When Gov. Jerry Brown called on Californians to reduce their water use by 25 percent in response to a four-year drought, it seemed like an impossible goal. But between June 2015 and April 2016, when restrictions were in effect, residents actually reduced the amount of water they used by 24.5 percent or 524 billion gallons.
Further research revealed additional unexpected side effects to this massive water conservation experiment. California residents weren’t just saving water, they were also saving energy.
“The severity of this drought created a unique circumstance that allowed us to make a natural experiment,” said Edward Spang, associate director of the Center for Water-Energy Efficiency at UC Davis. “We wanted to demonstrate that there were additional benefits to all the hard work that everyone did to save water.” 1
Water Conservation Effort Saved Enough Electricity to Power 274,000 Homes
According to the UC Davis report, state residents saved 1830 gigawatt hours of electricity – enough to power 274,000 average homes for a year. That electricity savings translates to a reduction of 521,000 metric tons of greenhouse gases, the equivalent of taking about 110,000 cars off the road for one year. 2
The massive amount of energy saved led Spang and his team to conclude that water conservation should be included among California’s initiatives to reduce overall energy consumption. In fact, the 24.5 percent mandatory water reduction saved 11 percent more electricity than all of the energy efficiency programs of the state’s investor-owned utilities (IOU) combined (Figure 1).
Figure 1. Electricity savings from IOU EE programs (July 2015 – June 2016) by end use category vs estimated electricity savings from statewide water conservation (June 2015 – May 2016).

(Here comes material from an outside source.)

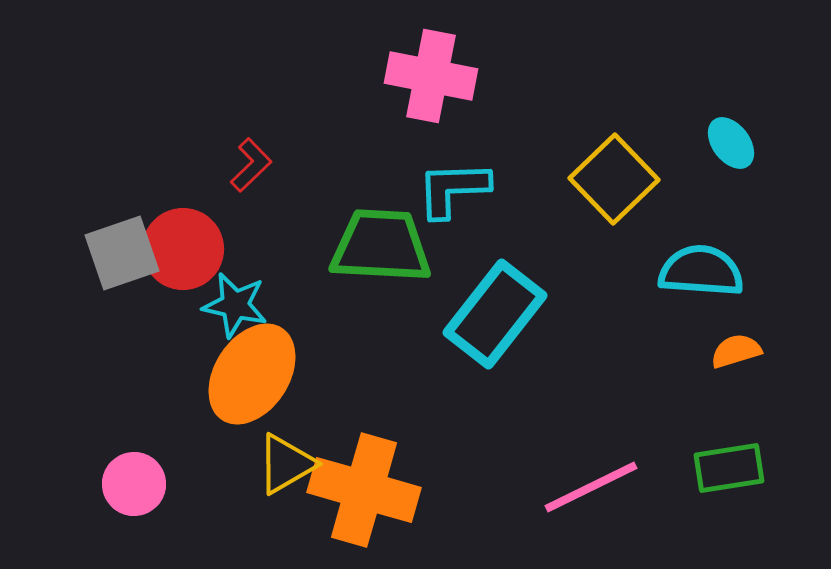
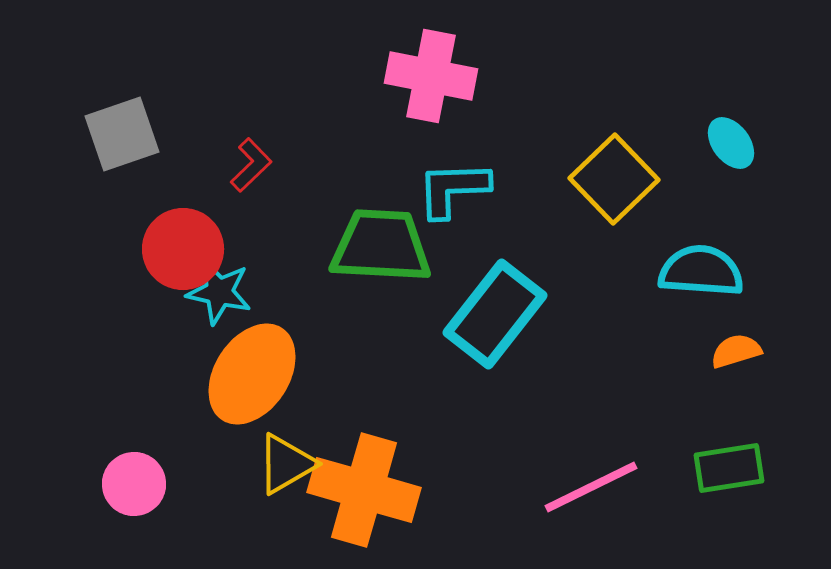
gray square: moved 119 px up
cyan star: moved 16 px left, 13 px up
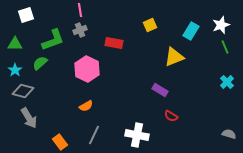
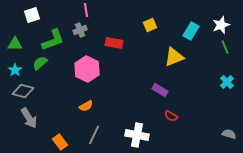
pink line: moved 6 px right
white square: moved 6 px right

A large portion of the electricity savings was driven by water conserved by residents of the South Coast region in Southern California. The South Coast receives most of its water from the State Water Project and the Colorado River, both of which require the water to be transported great distances. The South Coast also happens to be the largest consumer of water from all the state’s hydrologic zones by far. So, the energy intensity is amplified by the high level of consumption.2
“The scale of these integrated water-energy-greenhouse gas savings, achieved over such a short period, is remarkable,” said Frank Loge, a co-author of the study and a professor of environmental engineering at UC Davis. “Even more interesting is that the cost of achieving these savings through water conservation was competitive with existing programs that specifically target electricity or greenhouse gas reductions.” 1
The Connection Between Water and Energy
It is well established that the water and energy utility sectors are interrelated and interdependent. Water is used to produce energy, and energy is used to transport, treat, and heat water.
California has one of the most energy-intensive water systems in the nation. Its large water conveyance systems deliver water from wetter Northern California to drier Southern California, which use a lot of energy. Delivery, treatment, and heating of water represents 20 percent of total electricity and 30 percent of natural gas used by the state.
Prof. Loge cited the study as evidence that water and energy utilities should work together on policy changes that would allow energy efficiency funds to be used toward water conservation.3 This conclusion is further strengthened by considering the combined benefits of water, electricity, and GHG savings from cost-effective water-focused conservation programs.
Another study recently published by the USC School of Engineering found that the United States consumes trillions of gallons of freshwater every year to produce, process and transport energy. Figure 2 illustrates the exact amount of freshwater consumed for each energy source. Ethanol, coal and hydropower consume 48 percent of the freshwater used to produce, process and transport energy. Together, they generate only 13 percent of the nation’s total energy.4
Figure 2. The amount of water consumed during the production, processing, conversion and delivery of primary energy sources utilized in the US.